Não sei se a “guerra”, mesmo sem armas, seja suficiente para modificar décadas de ações destinadas ao predomínio e opressão de uns contra outros. Existe uma grande diferença entre “revolução” e “evolução”. Na revolução, há somente troca de papéis entre dominantes. É no processo evolutivo que ocorrem as verdadeiras transformações e mudanças. O comportamento e ações cotidianas podem falar muito mais do que os conflitos nas ruas.
Eu aprendi sobre o meu papel social como branca, passando pelos cinco estágios (citados aqui e abordados pela psicóloga portuguesa Grada Kilomba), com minha professora Eleonora Vaccarezza – que muito sabiamente soube me conduzir no processo de autodescoberta da minha branquitude e posição de privilégio, me acolhendo e me recebendo com muito amor, mesmo sendo ela membro de um povo extremamente sofrido.

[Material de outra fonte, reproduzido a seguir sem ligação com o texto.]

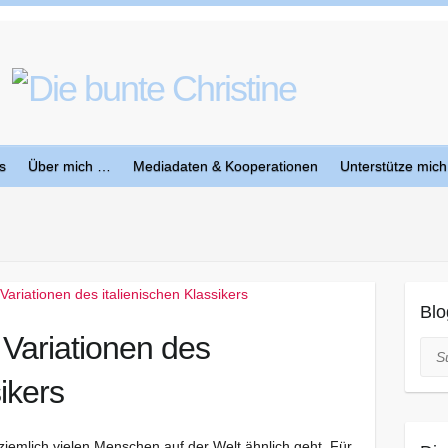
s
Über mich …
Mediadaten & Kooperationen
Unterstütze mich
Blo
 Variationen des
Suc
sikers
 ziemlich vielen Menschen auf der Welt ähnlich geht. Für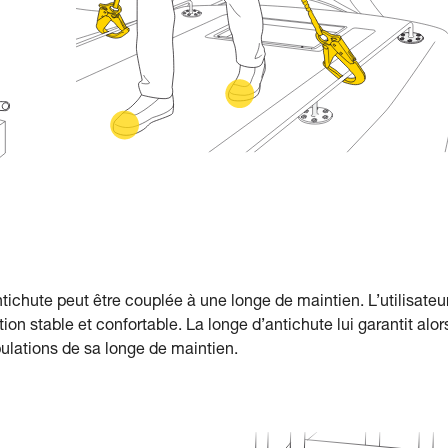
ntichute peut être couplée à une longe de maintien. L’utilisateu
on stable et confortable. La longe d’antichute lui garantit alor
ulations de sa longe de maintien.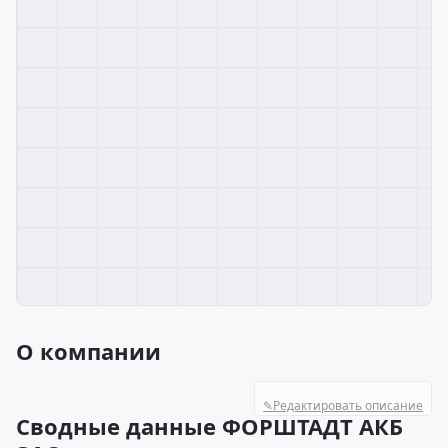
О компании
✎
Редактировать описание
Сводные данные ФОРШТАДТ АКБ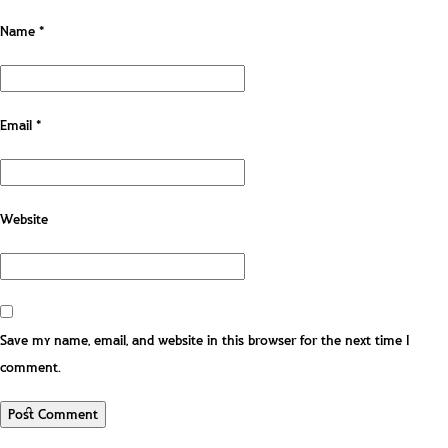
Name
*
Email
*
Website
Save my name, email, and website in this browser for the next time I
comment.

Do sofrimento e processo de construção da identidade, ela conseguiu encontrar forças, amor e contenção, para ensinar a história como aconteceu do seu lado. Considero que ela conseguiu fazer um bom trabalho, pois agora estou aqui, falando e escrevendo justamente sobre a importância de saber lidar com as desigualdades, de acordo com as nossas próprias medidas.
Vidas negras importam, sim, mas o processo de transformação precisa ser mais profundo. Você está pronto para mergulhar em si mesmo e refletir sobre isso?
Petruska Passos é psicóloga, psicanalista e colunista colaboradora do Hora News sobre Comportamento e Saúde.